EXERCISE INSTRUCTIONS ::
Below are several records. Retype exactly those lines running from the one with "Marcas & Negócios" through the one with "до восьми годин на добу.", end lines included, and no others.
Top of MATERIAL SUPPLIED
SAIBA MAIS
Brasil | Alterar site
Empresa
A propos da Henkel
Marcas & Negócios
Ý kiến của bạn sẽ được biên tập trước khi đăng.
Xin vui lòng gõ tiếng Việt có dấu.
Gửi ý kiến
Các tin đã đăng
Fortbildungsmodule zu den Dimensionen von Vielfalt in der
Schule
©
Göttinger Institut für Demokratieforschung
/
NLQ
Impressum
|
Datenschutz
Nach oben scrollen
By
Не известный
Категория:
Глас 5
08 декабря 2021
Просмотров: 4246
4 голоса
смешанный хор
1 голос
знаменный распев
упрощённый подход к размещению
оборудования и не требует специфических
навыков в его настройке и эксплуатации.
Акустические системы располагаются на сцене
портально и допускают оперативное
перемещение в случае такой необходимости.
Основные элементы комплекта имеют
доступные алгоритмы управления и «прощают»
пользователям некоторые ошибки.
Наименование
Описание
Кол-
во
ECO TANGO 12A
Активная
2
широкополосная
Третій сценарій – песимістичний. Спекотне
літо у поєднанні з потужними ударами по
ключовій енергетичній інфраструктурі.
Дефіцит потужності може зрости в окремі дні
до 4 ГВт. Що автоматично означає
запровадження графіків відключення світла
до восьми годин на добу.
Bottom of MATERIAL SUPPLIED
Top of MATERIAL SUPPLIED
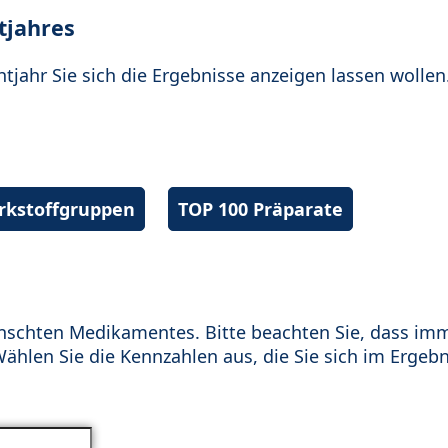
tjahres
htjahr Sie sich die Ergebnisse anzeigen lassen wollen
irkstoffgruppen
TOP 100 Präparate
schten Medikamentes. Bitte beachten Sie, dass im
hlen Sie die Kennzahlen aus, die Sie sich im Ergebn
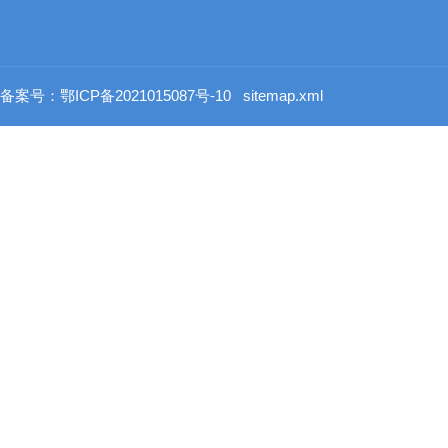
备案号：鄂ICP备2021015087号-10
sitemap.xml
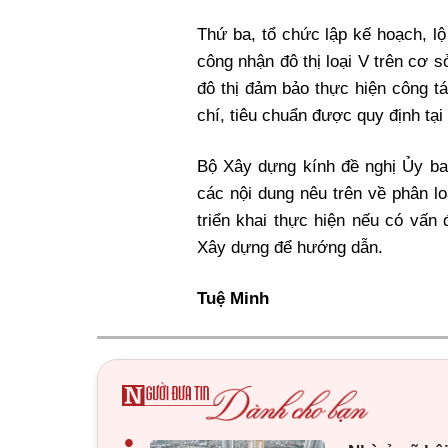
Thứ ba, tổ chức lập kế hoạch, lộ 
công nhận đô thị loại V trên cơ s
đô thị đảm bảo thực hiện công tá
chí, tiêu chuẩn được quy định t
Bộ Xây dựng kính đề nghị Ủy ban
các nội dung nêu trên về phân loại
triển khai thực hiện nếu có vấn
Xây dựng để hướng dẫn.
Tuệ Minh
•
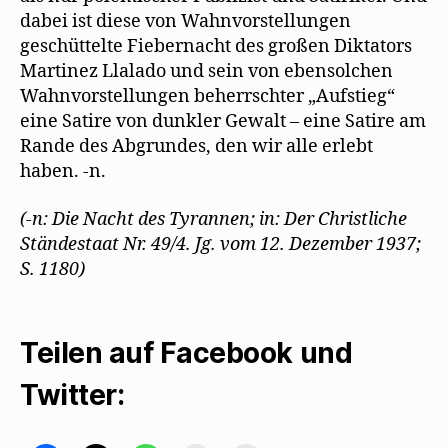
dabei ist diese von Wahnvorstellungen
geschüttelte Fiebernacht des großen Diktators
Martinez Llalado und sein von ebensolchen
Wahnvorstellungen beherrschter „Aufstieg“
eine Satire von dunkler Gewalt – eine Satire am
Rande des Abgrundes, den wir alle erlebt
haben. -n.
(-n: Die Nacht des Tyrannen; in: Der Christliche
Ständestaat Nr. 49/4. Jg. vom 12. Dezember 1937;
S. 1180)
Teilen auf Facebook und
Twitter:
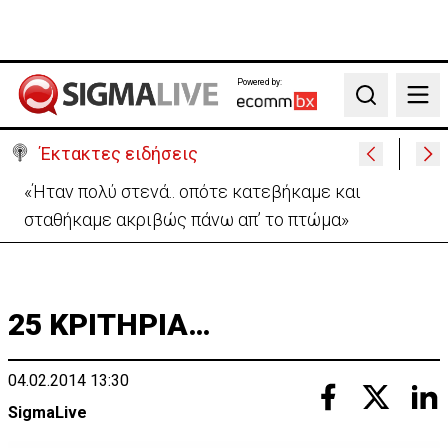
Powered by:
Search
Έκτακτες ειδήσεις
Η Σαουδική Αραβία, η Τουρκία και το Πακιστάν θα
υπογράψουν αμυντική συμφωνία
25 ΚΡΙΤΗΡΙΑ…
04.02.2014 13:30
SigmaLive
Bottom of MATERIAL SUPPLIED
WRITTEN ANSWER ::
Marcas & Negócios
Ý kiến của bạn sẽ được biên tập trước khi đăng.
Xin vui lòng gõ tiếng Việt có dấu.
Gửi ý kiến
Các tin đã đăng
Fortbildungsmodule zu den Dimensionen von Vielfalt in der
Schule
©
Göttinger Institut für Demokratieforschung
/
NLQ
Impressum
|
Datenschutz
Nach oben scrollen
By
Не известный
Категория:
Глас 5
08 декабря 2021
Просмотров: 4246
4 голоса
смешанный хор
1 голос
знаменный распев
упрощённый подход к размещению
оборудования и не требует специфических
навыков в его настройке и эксплуатации.
Акустические системы располагаются на сцене
портально и допускают оперативное
перемещение в случае такой необходимости.
Основные элементы комплекта имеют
доступные алгоритмы управления и «прощают»
пользователям некоторые ошибки.
Наименование
Описание
Кол-
во
ECO TANGO 12A
Активная
2
широкополосная
Третій сценарій – песимістичний. Спекотне
літо у поєднанні з потужними ударами по
ключовій енергетичній інфраструктурі.
Дефіцит потужності може зрости в окремі дні
до 4 ГВт. Що автоматично означає
запровадження графіків відключення світла
до восьми годин на добу.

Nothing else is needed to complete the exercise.